Dataset records -
════════
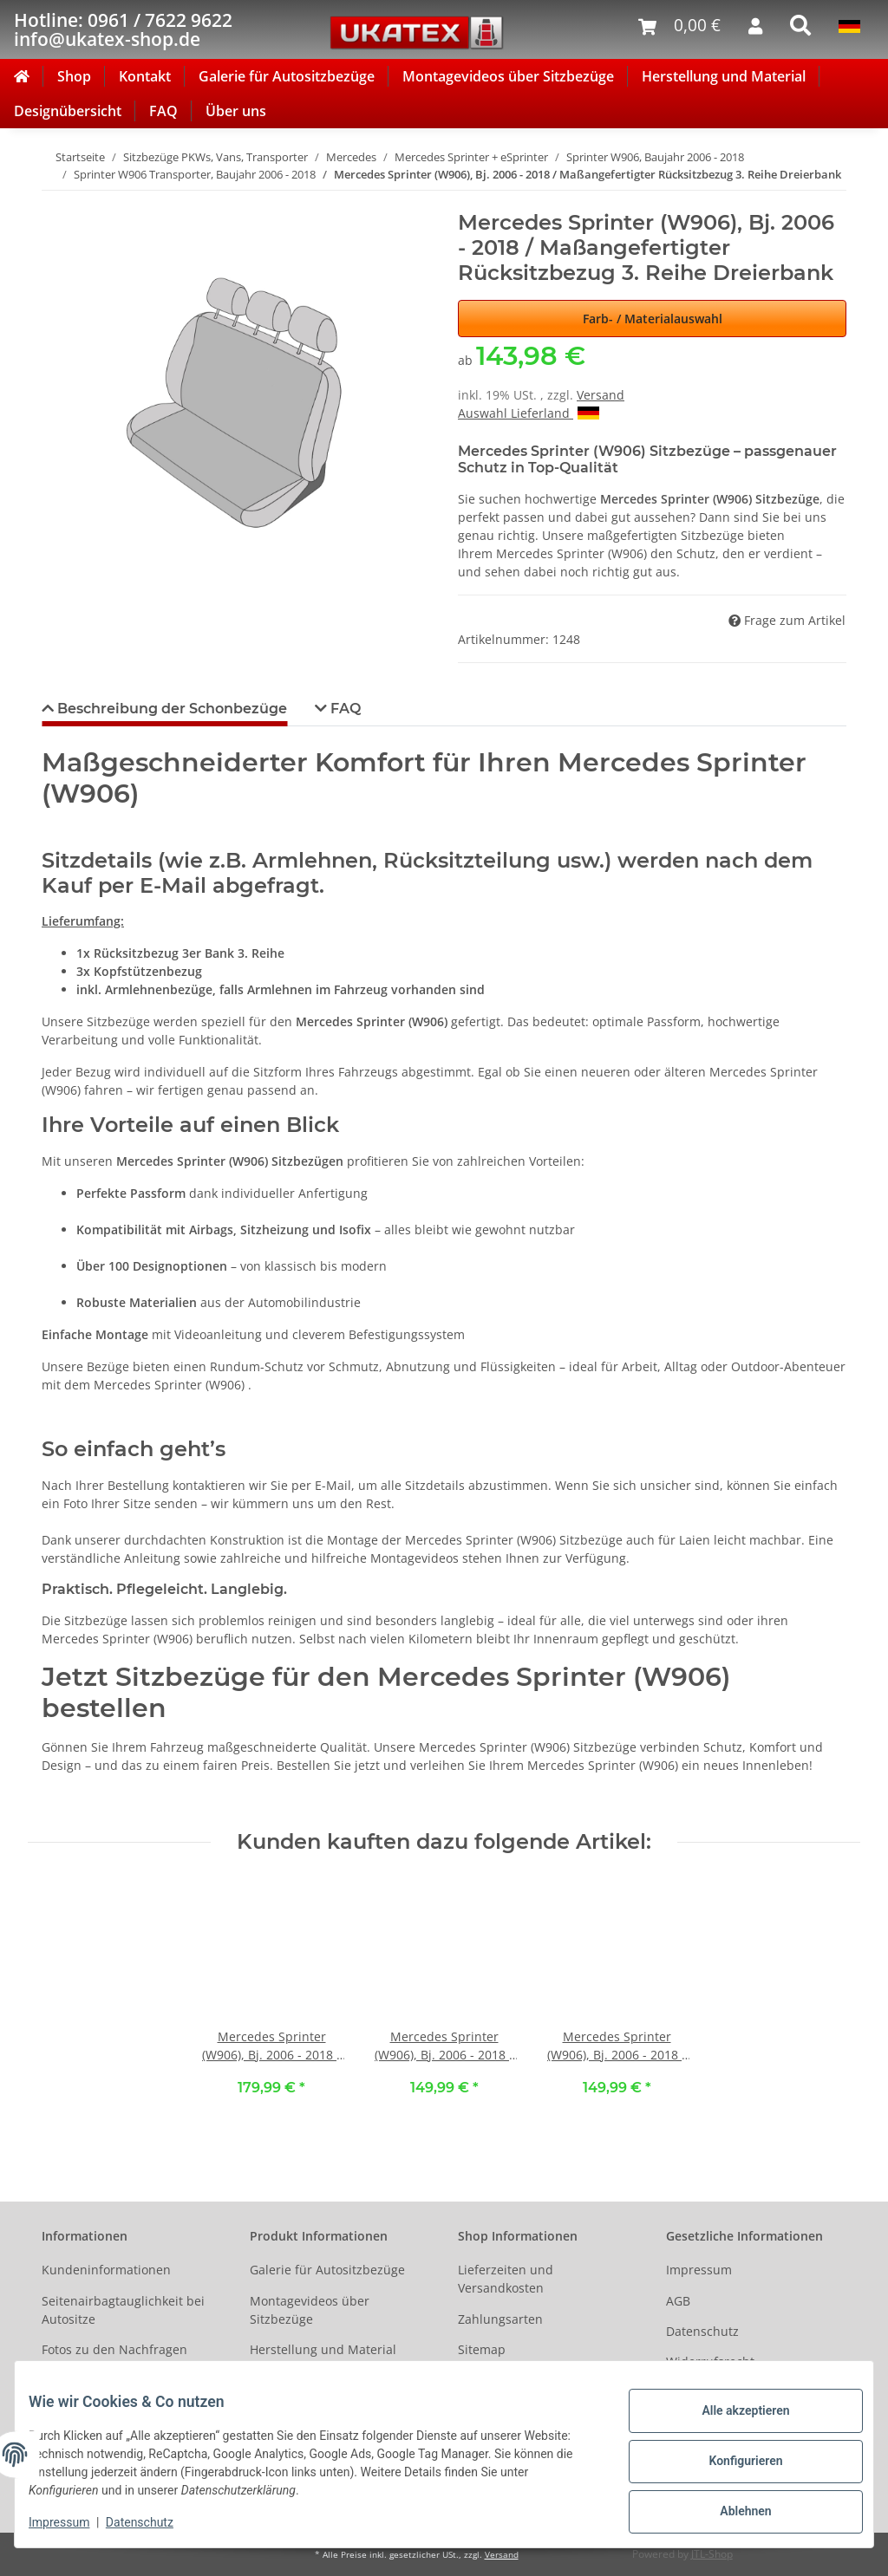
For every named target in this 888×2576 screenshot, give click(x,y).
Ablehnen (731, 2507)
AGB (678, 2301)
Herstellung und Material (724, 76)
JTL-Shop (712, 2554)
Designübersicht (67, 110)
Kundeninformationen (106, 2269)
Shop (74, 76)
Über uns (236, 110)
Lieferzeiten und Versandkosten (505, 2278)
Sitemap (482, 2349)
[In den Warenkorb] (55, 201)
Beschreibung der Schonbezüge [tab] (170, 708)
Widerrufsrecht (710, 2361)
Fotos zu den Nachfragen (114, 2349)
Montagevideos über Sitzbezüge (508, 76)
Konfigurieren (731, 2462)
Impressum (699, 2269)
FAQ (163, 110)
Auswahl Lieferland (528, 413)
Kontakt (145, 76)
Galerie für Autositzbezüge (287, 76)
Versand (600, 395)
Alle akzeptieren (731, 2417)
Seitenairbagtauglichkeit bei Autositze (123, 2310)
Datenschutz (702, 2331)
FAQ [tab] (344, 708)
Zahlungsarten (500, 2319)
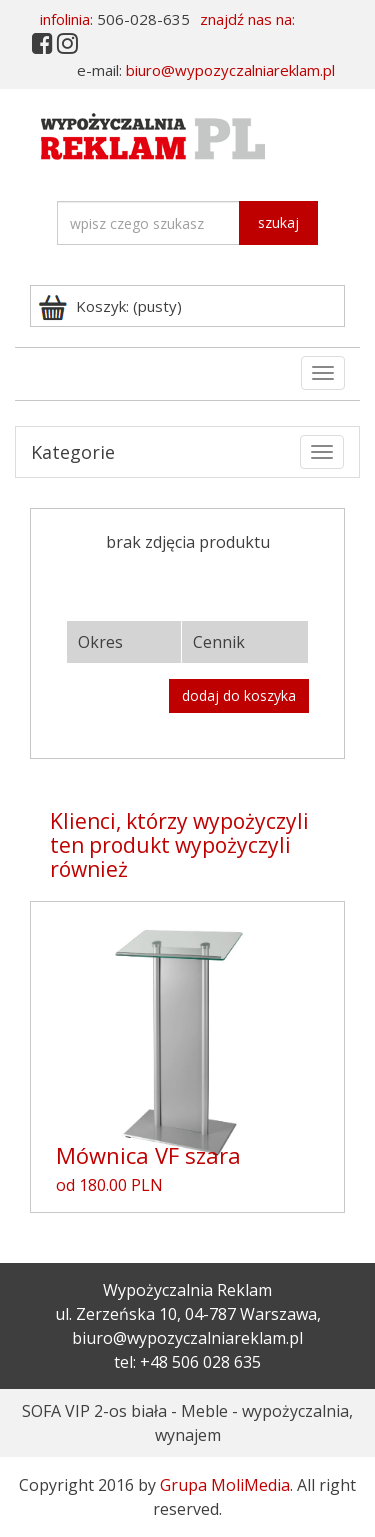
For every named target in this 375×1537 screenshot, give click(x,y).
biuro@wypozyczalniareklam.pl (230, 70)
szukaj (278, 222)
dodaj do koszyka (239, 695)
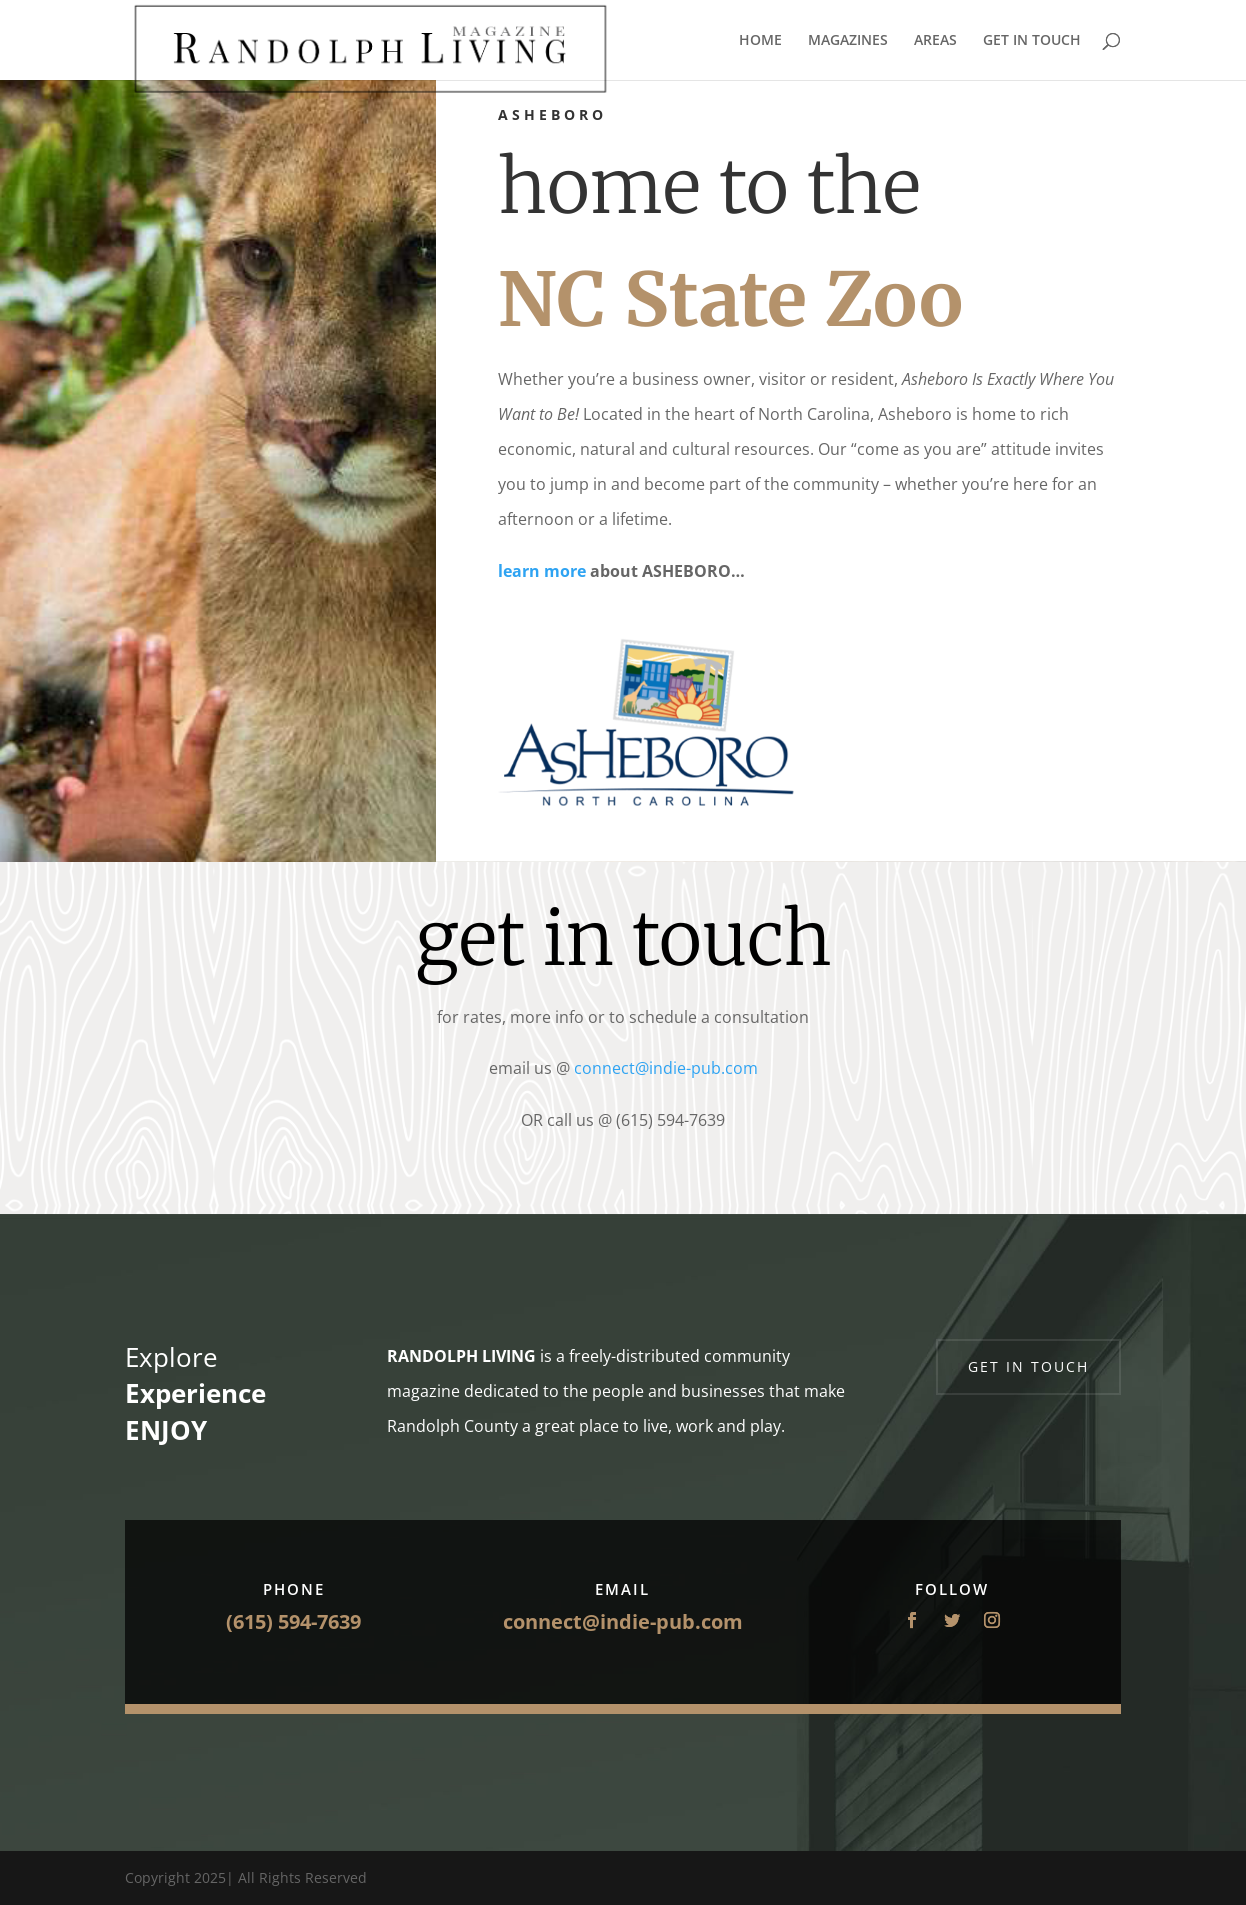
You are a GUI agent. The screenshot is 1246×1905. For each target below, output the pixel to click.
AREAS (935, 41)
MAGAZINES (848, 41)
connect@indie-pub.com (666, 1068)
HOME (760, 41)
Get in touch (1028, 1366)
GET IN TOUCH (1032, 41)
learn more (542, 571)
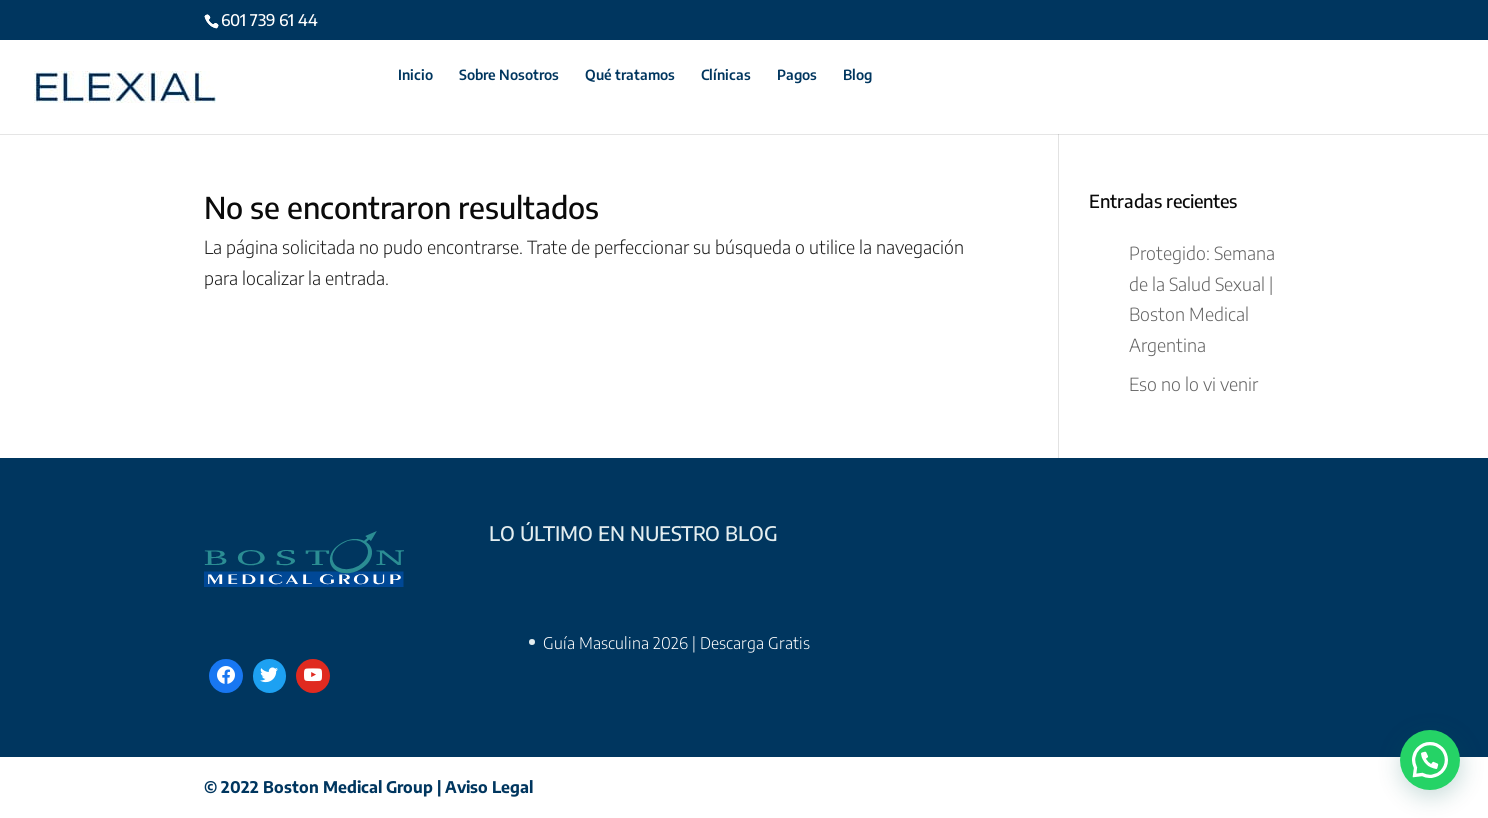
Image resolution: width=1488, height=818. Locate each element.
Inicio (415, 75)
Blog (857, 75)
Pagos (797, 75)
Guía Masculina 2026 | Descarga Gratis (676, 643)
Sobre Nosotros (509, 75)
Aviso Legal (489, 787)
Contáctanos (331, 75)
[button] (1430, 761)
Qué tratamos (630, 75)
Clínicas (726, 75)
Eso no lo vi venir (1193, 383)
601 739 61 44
════════
If a line comes after the line with "Guía Masculina 2026", it stays out; print exactly every line from the start of the entries up to and including that line, but no pictures.

Exercise response -
For every named target in this 888×2576 screenshot, give click(x,y).
Ablehnen (731, 2507)
AGB (678, 2301)
Herstellung und Material (724, 76)
JTL-Shop (712, 2554)
Designübersicht (67, 110)
Kundeninformationen (106, 2269)
Shop (74, 76)
Über uns (236, 110)
Lieferzeiten und Versandkosten (505, 2278)
Sitemap (482, 2349)
[In den Warenkorb] (55, 201)
Beschreibung der Schonbezüge [tab] (170, 708)
Widerrufsrecht (710, 2361)
Fotos zu den Nachfragen (114, 2349)
Montagevideos über Sitzbezüge (508, 76)
Konfigurieren (731, 2462)
Impressum (699, 2269)
FAQ (163, 110)
Auswahl Lieferland (528, 413)
Kontakt (145, 76)
Galerie für Autositzbezüge (287, 76)
Versand (600, 395)
Alle akzeptieren (731, 2417)
Seitenairbagtauglichkeit bei Autositze (123, 2310)
Datenschutz (702, 2331)
FAQ [tab] (344, 708)
Zahlungsarten (500, 2319)
For every named target in this 375×1537 screenshot, give click(x,y).
biuro@wypozyczalniareklam.pl (230, 70)
szukaj (278, 222)
dodaj do koszyka (239, 695)
You are a GUI agent. The screenshot is 1246×1905. For each target below, output the pixel to click.
AREAS (935, 41)
MAGAZINES (848, 41)
connect@indie-pub.com (666, 1068)
HOME (760, 41)
Get in touch (1028, 1366)
GET IN TOUCH (1032, 41)
learn more (542, 571)
Image resolution: width=1488, height=818. Locate each element.
Inicio (415, 75)
Blog (857, 75)
Pagos (797, 75)
Guía Masculina 2026 | Descarga Gratis (676, 643)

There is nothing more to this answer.